Dolalas vs. Ombusdman
Dolalas was a judge. He was charged with dishonesty, gross neglect of duty and an unnecessary delay in the
administration of justice before the office of the ombudsman. These are administrative cases. The ombudsman justifies
taking cognizance of the case because according to the ombudsman, dishonesty, gross neglect of duty and an
unnecessary delay in the administration of justice is in relation to her failure to dispose a criminal case for alarms and
scandals for 5 years. This is a violation of anti-graft and corrupt practices act. This is a criminal case and not an
administrative matter. SC said notwithstanding the case, we have to go back to the rules of court. Thereby you have to
determine administrative liability of a judge before you can go on trying the criminal case of anti-graft and corrupt
practices. The proper way to do it is to refer the case first to the SC before the ombudsman can file the criminal case.
De Vera vs. Pelayo
The issue here is whether or not the ombudsman has the jurisdiction to entertain criminal charges filed against a judge
of RTC in connection to his handling of cases before the court. The criminal cases were violation of article 204 and 205 of
RPC knowingly rendering unjust judgment. The ombudsman cannot take cognizance of the case. Before criminal case for
violation of 204 against the judge can be entertained there must first be a final and authoritative judicial declaration that
the decision of the judge was indeed unjust. The SC has the power to review the order or decision rendered by the
judge. The proper way is to refer it first to the SC.
Fuentes vs.

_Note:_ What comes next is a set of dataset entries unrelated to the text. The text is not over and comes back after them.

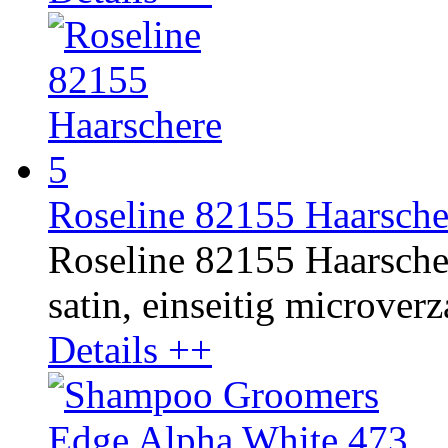
Roseline 82155 Haarsch
Roseline 82155 Haarscher
satin, einseitig microverza
Details ++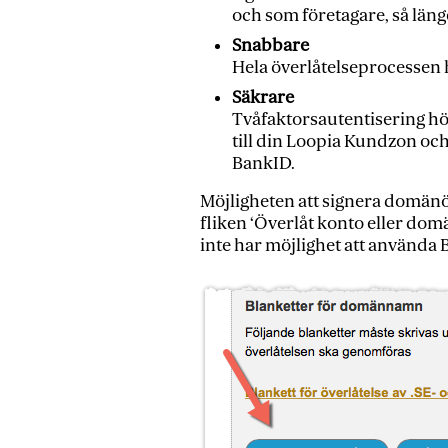
och som företagare, så läng
Snabbare
Hela överlåtelseprocessen 
Säkrare
Tvåfaktorsautentisering hö
till din Loopia Kundzon och
BankID.
Möjligheten att signera domänö
fliken ‘Överlåt konto eller dom
inte har möjlighet att använda 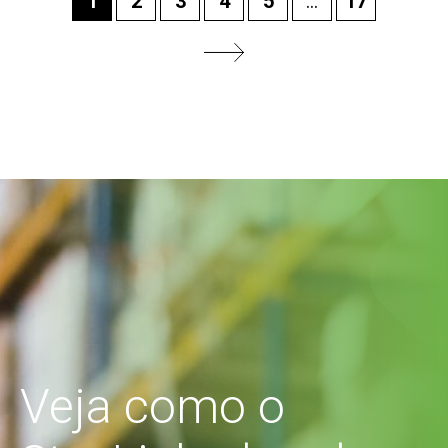
1
2
3
4
5
...
17
Veja como o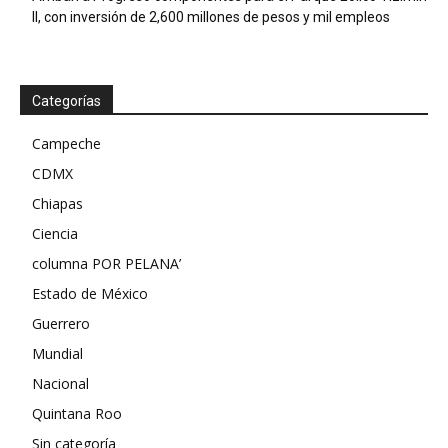
II, con inversión de 2,600 millones de pesos y mil empleos
Categorías
Campeche
CDMX
Chiapas
Ciencia
columna POR PELANA’
Estado de México
Guerrero
Mundial
Nacional
Quintana Roo
Sin categoría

Ombudsman
Judge Fuentes of Davao city is facing criminal charges for violation of anti graft and corrupt practices before the
ombudsman in relation to his issuance of writ if execution against the DPWH. Suability is different from liability. Here
DPWH is supposed to pay just compensation to the litigants there was a judgment but PWH failed to pay immediately so
they asked for the writ. Judge Fuentes issued the write of execution against DPWH attaching the bulldozers, etc.

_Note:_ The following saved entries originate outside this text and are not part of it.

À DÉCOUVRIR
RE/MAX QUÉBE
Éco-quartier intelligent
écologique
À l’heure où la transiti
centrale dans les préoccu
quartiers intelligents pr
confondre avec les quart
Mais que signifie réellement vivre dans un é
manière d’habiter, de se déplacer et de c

forgetting the doctrine of state immunity. The SC said because this was in relation to the discharge of his function as a
judge it must still be referred first to the SC.
Caoibes vs. Ombudsman
Two judges in the same hall of justice. Magkaaway sila, nagkita sila sa hall, nagsumbagay na sila. The SC said that it
happened within the premises of the court so it is still with the SC.
Garcia vs. Miro
Garcia is a MCTC judge. He was involved in a vehicular accident. The case filed was reckless imprudence. The complaint
was a crime for murder and was changed to reckless imprudence. It was not committed in relation to his function as a
judge. In this case he is treated as an ordinary citizen. It will be within the jurisdiction of the ombudsman and the
sandiganbayan.
CSC vs. Andal
Andal here was a security guard. It was found out later on that when he took the civil service examination there was
another person who took it for him. He was charged administratively by the civil service commission because he took
the exam of the civil service commission. The SC has authority of the administrative case. The civil service commission
has no jurisdiction and it would tantamount to an encroachment of the administrative supervision power of the SC.